Bientôt, pourtant, il comprit autre chose, et ce fut pour lui une douleur nouvelle. Ses diverses fonctions le mettaient souvent en contact avec Apollonie. Ce n’est pas à moi, pauvre vieux prêtre, à vous parler une langue que j’ignore, à vous expliquer comment se rapprochèrent ces deux cœurs avant d’avoir conscience de l’attrait qui les poussait l’un vers l’autre. Jamais amours ne furent plus honnêtes et plus tristes. À trente-quatre ans, Pierre Maurin était incapable de démêler ce qui s’agitait en lui : il n’avait jamais aimé ; il n’en avait pas eu le temps, et peut-être, depuis que le jour s’était fait dans son âme, avait-il repoussé, comme un malheur ou un crime, l’idée d’associer une femme à son avenir — et à son passé. Apollonie se croyait sincèrement appelée, dans son modeste cadre, à la vie religieuse, et tout ce qui pouvait l’en détourner lui inspirait un vague mélange de remords et d’épouvante. Aussi, ces étranges amoureux avaient-ils une façon particulière de se témoigner leur affection ; ils se fuyaient. Deux ou trois fois, je surpris la jeune fille essuyant ses larmes. Quant à Pierre, il se passionna tout à coup pour la chasse, sous prétexte que la table de Monseigneur était trop pauvrement servie. Il sortait avant le jour et rentrait fort tard. De temps à autre, il nous rapportait un coq de bruyère, un lièvre ou une couple de perdrix. Souvent, sa gibecière était vide, et, au désordre de ses traits, à son air de souffrance et d’abattement, je devinais qu’il n’avait parcouru la montagne que pour s’éloigner d’Apollonie et pour dompter l’agitation intérieure par la fatigue physique. Ce fut là leur seul roman, leur seule idylle.
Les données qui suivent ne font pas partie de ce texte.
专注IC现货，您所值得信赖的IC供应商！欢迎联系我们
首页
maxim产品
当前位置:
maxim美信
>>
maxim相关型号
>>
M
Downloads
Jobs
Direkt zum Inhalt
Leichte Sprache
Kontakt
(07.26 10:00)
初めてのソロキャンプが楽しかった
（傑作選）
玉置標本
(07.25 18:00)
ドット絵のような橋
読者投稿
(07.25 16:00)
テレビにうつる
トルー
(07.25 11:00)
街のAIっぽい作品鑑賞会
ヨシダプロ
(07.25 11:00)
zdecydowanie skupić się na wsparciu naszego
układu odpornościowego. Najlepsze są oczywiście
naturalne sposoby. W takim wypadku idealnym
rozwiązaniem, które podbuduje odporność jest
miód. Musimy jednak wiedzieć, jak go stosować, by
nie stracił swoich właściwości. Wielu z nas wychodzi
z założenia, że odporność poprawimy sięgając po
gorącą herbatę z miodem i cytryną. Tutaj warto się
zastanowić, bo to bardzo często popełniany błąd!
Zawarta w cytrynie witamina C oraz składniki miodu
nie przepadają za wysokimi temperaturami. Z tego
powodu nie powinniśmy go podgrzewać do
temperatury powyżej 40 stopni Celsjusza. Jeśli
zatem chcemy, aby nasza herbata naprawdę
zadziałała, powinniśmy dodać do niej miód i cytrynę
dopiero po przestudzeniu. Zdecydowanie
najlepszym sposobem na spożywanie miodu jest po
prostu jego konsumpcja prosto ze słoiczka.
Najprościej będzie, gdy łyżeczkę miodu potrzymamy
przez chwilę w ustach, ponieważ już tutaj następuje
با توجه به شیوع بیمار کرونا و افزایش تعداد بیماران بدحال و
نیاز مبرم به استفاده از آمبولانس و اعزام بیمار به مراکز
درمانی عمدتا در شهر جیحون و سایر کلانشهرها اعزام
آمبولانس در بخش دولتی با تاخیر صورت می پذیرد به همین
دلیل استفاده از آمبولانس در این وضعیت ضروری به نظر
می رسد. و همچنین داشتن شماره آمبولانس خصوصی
— Ils me font pitié ! me dit un jour Monseigneur. — Usa-t-il de son influence pour obtenir les confidences de Pierre Maurin ? Essaya-t-il de vaincre ses scrupules ? Je ne l’ai jamais bien su. Un immense voile de crêpe ne tarda pas à s’étendre sur cet épisode, voilé déjà d’ombre, de mystère et de tristesse. Le 4 mars, Pierre disparut. Nous apprîmes qu’il avait suivi l’Empereur, revenant de l’île d’Elbe. Vous n’ignorez pas que Napoléon Bonaparte passa, le 4 mars, à Digne, et alla coucher au château de Malijay. Le conquérant vaincu et le forçat libéré cherchaient tous deux un dénouement ; ils le trouvèrent. Pierre fut tué à Waterloo… »
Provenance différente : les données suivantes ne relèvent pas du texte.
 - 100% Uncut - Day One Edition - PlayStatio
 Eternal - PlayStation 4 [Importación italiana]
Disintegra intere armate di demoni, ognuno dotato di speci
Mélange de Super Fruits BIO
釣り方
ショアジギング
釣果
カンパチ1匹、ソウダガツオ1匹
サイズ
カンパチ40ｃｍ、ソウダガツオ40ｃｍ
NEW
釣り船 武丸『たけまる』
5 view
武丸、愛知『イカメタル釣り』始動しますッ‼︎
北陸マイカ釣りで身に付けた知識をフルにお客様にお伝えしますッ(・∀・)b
Le vieux chanoine finit là son récit. Je le priai d’agréer mes meilleurs remerciements et mes plus sincères excuses pour la fatigue que je venais de lui donner. Puis, comme je levais la séance pour prendre congé :

— Ah çà ! me dit-il avec une cordialité charmante, vous n’allez pas me quitter ainsi ! Les traditions d’hospitalité de l’évêché de Digne vous paraîtraient bien dégénérées entre mes vieilles mains… Vous dînez avec moi… Apollonie, mettez un second couvert !…
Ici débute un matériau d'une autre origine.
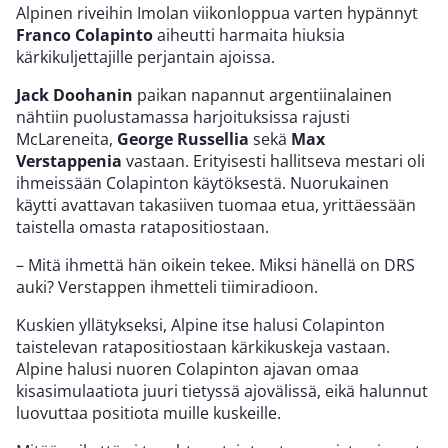
Alpinen riveihin Imolan viikonloppua varten hypännyt
Franco Colapinto
aiheutti harmaita hiuksia
kärkikuljettajille perjantain ajoissa.
Jack Doohanin
paikan napannut argentiinalainen
nähtiin puolustamassa harjoituksissa rajusti
McLareneita,
George Russellia
sekä
Max
Verstappenia
vastaan. Erityisesti hallitseva mestari oli
ihmeissään Colapinton käytöksestä. Nuorukainen
käytti avattavan takasiiven tuomaa etua, yrittäessään
taistella omasta ratapositiostaan.
– Mitä ihmettä hän oikein tekee. Miksi hänellä on DRS
auki? Verstappen ihmetteli tiimiradioon.
Kuskien yllätykseksi, Alpine itse halusi Colapinton
taistelevan ratapositiostaan kärkikuskeja vastaan.
Alpine halusi nuoren Colapinton ajavan omaa
kisasimulaatiota juuri tietyssä ajovälissä, eikä halunnut
luovuttaa positiota muille kuskeille.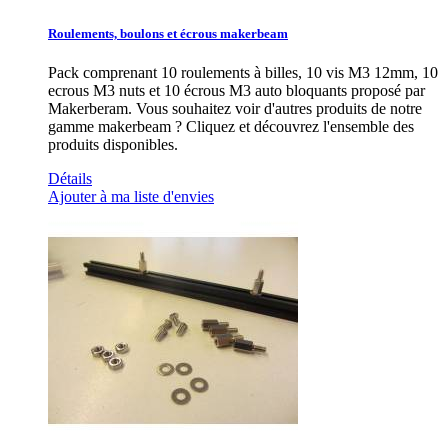
Roulements, boulons et écrous makerbeam
Pack comprenant 10 roulements à billes, 10 vis M3 12mm, 10
ecrous M3 nuts et 10 écrous M3 auto bloquants proposé par
Makerberam. Vous souhaitez voir d'autres produits de notre
gamme makerbeam ? Cliquez et découvrez l'ensemble des
produits disponibles.
Détails
Ajouter à ma liste d'envies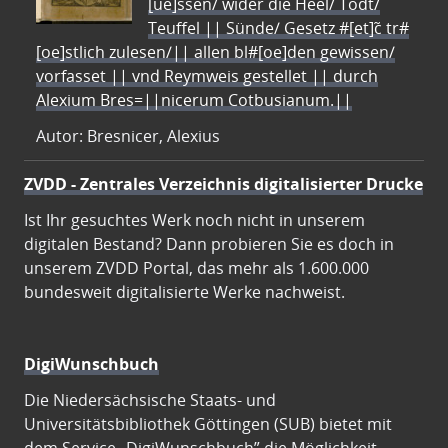
[ue]ssen/ wider die Heel/ Todt/
Teuffel || Sünde/ Gesetz #[et]c̃ tr#
[oe]stlich zulesen/|| allen bl#[oe]den gewissen/
vorfasset || vnd Reymweis gestellet || durch
Alexium Bres=||nicerum Cotbusianum.||
Autor: Bresnicer, Alexius
ZVDD - Zentrales Verzeichnis digitalisierter Drucke
Ist Ihr gesuchtes Werk noch nicht in unserem
digitalen Bestand? Dann probieren Sie es doch in
unserem ZVDD Portal, das mehr als 1.600.000
bundesweit digitalisierte Werke nachweist.
DigiWunschbuch
Die Niedersächsische Staats- und
Universitätsbibliothek Göttingen (SUB) bietet mit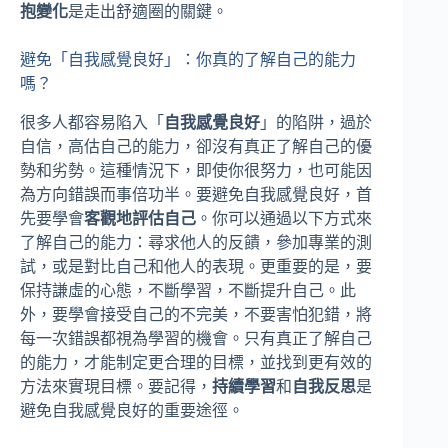
抱變化
是走出舒適圈的關鍵。
避免「自我感覺良好」：你真的了解自己的能力
嗎？
很多人都容易陷入「
自我感覺良好
」的陷阱，過於
自信，高估自己的能力，卻沒有真正了解自己的優
勢和劣勢。這種情況下，即使你很努力，也可能因
為方向錯誤而事倍功半。要避免自我感覺良好，首
先要學會
客觀地評估自己
。你可以通過以下方式來
了解自己的能力：尋求他人的反饋，參加專業的測
試，或是對比自己和他人的表現。更重要的是，要
保持謙虛的心態，不斷學習，不斷提升自己。此
外，要學會接受自己的不完美，不要害怕犯錯，將
每一次錯誤都視為學習的機會。只有真正了解自己
的能力，才能制定更合理的目標，並找到更有效的
方法來實現目標。要記得，
持續學習
和
自我反思
是
避免自我感覺良好的重要途徑。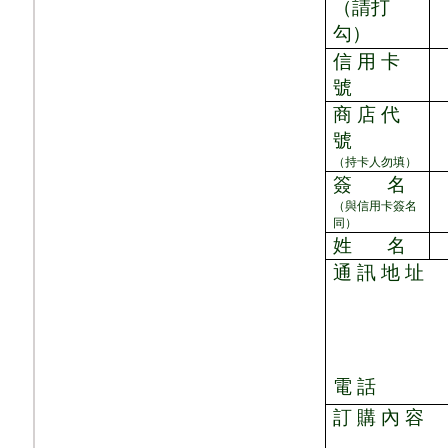
（請打
勾）
信 用 卡
號
商 店 代
號
（持卡人勿填）
簽
名
（與信用卡簽名
同）
姓
名
通 訊 地 址
電 話
訂 購 內 容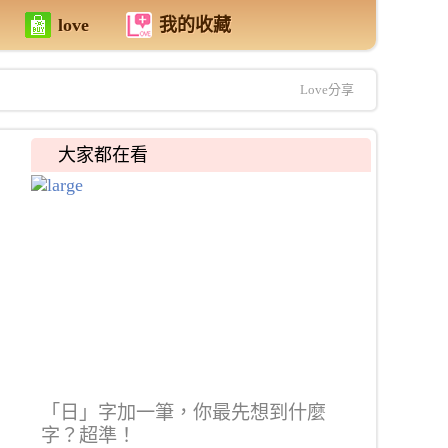
love
我的收藏
Love分享
大家都在看
「日」字加一筆，你最先想到什麼
字？超準！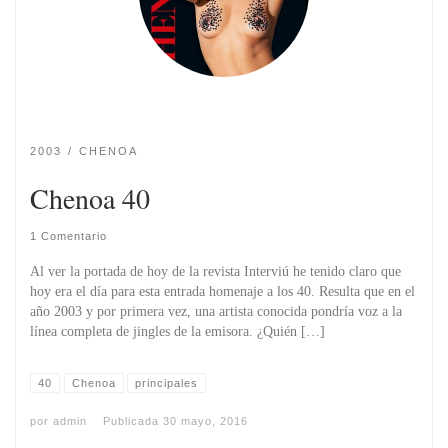
2003
CHENOA
Chenoa 40
1 Comentario
Al ver la portada de hoy de la revista Interviú he tenido claro que
hoy era el dí­a para esta entrada homenaje a los 40. Resulta que en el
año 2003 y por primera vez, una artista conocida pondría voz a la
línea completa de jingles de la emisora. ¿Quién […]
40
Chenoa
principales
por
admin
Publicada
30 mayo, 2016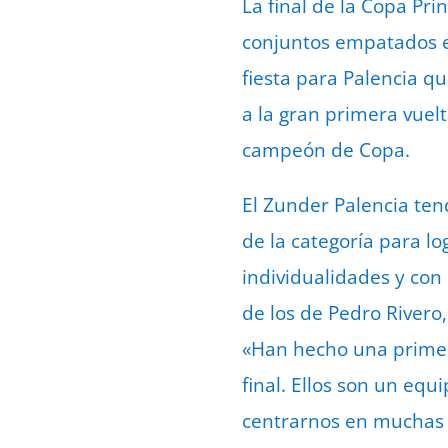
La final de la Copa Pr
conjuntos empatados en
fiesta para Palencia 
a la gran primera vuel
campeón de Copa.
El Zunder Palencia te
de la categoría para lo
individualidades y con 
de los de Pedro Rivero
«Han hecho una primer
final. Ellos son un eq
centrarnos en muchas 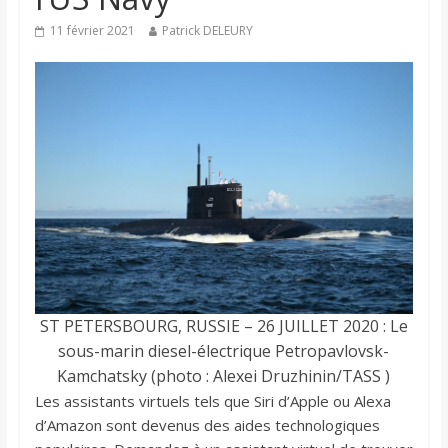
11 février 2021
Patrick DELEURY
ST PETERSBOURG, RUSSIE – 26 JUILLET 2020 : Le
sous-marin diesel-électrique Petropavlovsk-
Kamchatsky (photo : Alexei Druzhinin/TASS )
Les assistants virtuels tels que Siri d’Apple ou Alexa
d’Amazon sont devenus des aides technologiques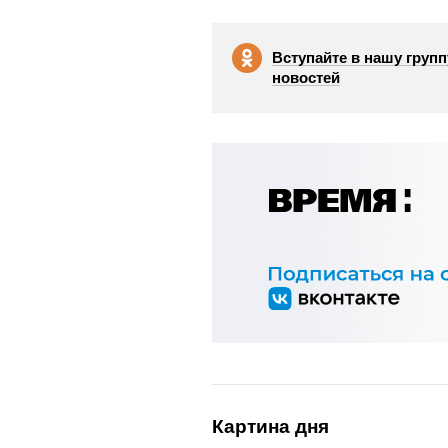
Вступайте в нашу групп
новостей
Картина дня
Apollonie ? Le nom n’était pas commun. — Vingt-trois ans en 1815. — Soixante-dix ans en 1862.

Elle était là. D’un regard, j’interrogeai l’abbé Angelin. D’un signe, il me répondit :

— Oui.

  1. À propos d’une nouvelle édition des Misérables.
  2. Du mot provençal, Rusque, écorce. On appelle ainsi les ouvriers bas-alpins, qui descendent de la montagne en automne, et déshabillent le tronc et les branches-maitresses des chênes-lièges.